### Material for this exercise
--- START ---

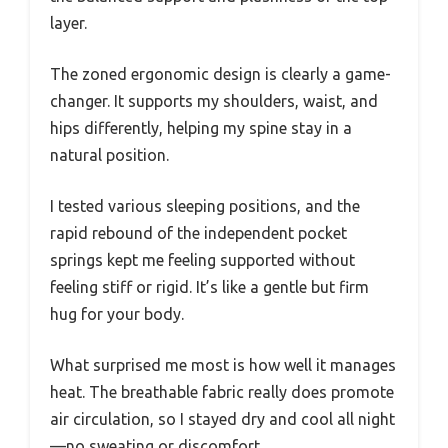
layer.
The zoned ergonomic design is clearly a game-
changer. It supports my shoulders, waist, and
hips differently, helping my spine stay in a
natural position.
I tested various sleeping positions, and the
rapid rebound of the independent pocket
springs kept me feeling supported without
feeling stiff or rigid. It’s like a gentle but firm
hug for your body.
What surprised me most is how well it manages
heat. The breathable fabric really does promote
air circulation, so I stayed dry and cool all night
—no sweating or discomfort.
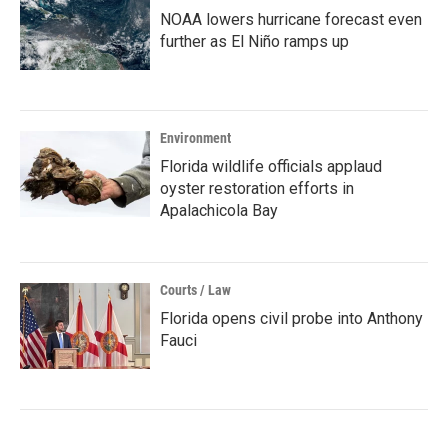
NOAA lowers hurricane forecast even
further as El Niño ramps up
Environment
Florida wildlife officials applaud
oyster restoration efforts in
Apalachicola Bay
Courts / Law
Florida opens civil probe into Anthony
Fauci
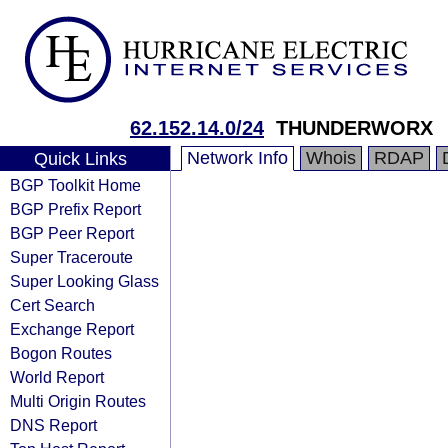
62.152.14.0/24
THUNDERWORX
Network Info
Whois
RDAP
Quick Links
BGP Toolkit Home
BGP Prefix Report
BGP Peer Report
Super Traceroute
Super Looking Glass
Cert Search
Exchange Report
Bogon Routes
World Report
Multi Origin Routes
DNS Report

--- END ---

### Your instructions
Output nothing except the lines from the one containing "What surprised me most is how well it manages" through the final line of the entries, repeated exactly and free of pictures.

### Answer for this exercise
What surprised me most is how well it manages
heat. The breathable fabric really does promote
air circulation, so I stayed dry and cool all night
—no sweating or discomfort.
NOAA lowers hurricane forecast even
further as El Niño ramps up
Environment
Florida wildlife officials applaud
oyster restoration efforts in
Apalachicola Bay
Courts / Law
Florida opens civil probe into Anthony
Fauci
62.152.14.0/24
THUNDERWORX
Network Info
Whois
RDAP
Quick Links
BGP Toolkit Home
BGP Prefix Report
BGP Peer Report
Super Traceroute
Super Looking Glass
Cert Search
Exchange Report
Bogon Routes
World Report
Multi Origin Routes
DNS Report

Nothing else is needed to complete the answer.